Entertaining the possibility that he should cut down on his intake, and forgetting his own oft-uttered advice that beer on whiskey was mighty risky, he stopped at a place down Seventh Street and ordered a Rainier Ale. The bar didn’t have a pay phone.
He brought the bottle of green death over to a small table next to the door and stared up at the television screen broadcasting the evening news. The financier, the judge and the prostitute again. He moved to the other side of the table, where he didn’t have to look at the damned set. White noise.
They’d enjoyed the vacation. The two weeks had been good for them. They’d come back refreshed, reinvigorated, reconnected. They’d purposely put off discussing his career plans—there would be plenty of time for that. Instead, they talked about babies and childbirth, about whether Moses and Susan were an item, about food and their past lives—Eddie and Jane. And if they should move to a bigger house before or after the next child came along.

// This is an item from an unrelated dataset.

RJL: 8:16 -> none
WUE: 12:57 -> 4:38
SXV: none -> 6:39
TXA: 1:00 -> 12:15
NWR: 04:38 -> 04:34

Hardy had run daily on the beach. A couple of days of rum drinks, then he’d surprised himself by going on the wagon for the rest of the trip. He was tan and lean and liked it.
Then, the first week home, catching up with Abe about Owen Nash and May Shinn and Andy Fowler. Cleaning out some tanks at the Steinhart with Pico. Pouring a few shifts at the Shamrock to keep his hand in.
At first it was a nagging unease, a touch of insomnia. He hadn’t wanted to admit how much he’d invested, how great had been the risk, when he’d given up bartending right after Christmas to go back to the law. But now, in the long and formless days stretching before him, he was starting to come to the numbing realization that he’d failed in one of the fundamental decisions in his life.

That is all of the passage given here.